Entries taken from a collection
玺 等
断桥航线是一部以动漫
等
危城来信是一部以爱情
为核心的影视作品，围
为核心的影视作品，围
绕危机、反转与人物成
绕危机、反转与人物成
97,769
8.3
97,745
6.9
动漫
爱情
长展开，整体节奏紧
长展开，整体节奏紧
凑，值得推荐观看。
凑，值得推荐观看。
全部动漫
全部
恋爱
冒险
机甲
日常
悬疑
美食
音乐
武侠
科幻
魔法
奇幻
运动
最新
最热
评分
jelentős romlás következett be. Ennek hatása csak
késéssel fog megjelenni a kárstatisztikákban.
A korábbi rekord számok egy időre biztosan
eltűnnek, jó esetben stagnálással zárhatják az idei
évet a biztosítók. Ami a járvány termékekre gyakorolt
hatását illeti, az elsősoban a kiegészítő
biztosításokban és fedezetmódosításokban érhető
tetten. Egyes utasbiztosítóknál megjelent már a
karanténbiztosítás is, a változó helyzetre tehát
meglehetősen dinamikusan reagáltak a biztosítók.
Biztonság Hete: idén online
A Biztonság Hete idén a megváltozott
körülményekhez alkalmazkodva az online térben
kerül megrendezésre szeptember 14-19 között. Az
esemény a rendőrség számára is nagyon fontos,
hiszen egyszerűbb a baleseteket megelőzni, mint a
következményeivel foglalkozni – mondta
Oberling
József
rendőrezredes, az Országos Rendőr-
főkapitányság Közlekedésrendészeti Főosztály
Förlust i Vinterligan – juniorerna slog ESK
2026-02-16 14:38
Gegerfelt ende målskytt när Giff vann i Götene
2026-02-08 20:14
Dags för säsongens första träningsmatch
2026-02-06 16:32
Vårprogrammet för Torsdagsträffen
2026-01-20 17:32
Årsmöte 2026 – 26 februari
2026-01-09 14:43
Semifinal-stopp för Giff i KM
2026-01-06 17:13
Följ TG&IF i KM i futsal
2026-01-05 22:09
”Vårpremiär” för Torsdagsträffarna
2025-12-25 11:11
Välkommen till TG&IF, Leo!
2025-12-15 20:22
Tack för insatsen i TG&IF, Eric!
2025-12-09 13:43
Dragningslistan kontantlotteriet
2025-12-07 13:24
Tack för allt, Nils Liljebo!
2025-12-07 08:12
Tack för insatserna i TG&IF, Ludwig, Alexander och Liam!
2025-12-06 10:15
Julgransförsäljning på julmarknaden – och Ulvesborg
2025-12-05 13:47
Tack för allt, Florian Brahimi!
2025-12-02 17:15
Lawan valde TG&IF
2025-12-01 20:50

#### [Exercise directions]
Note each line above that holds "idén", then copy all of them.

#### [Solved problem]
Biztonság Hete: idén online
A Biztonság Hete idén a megváltozott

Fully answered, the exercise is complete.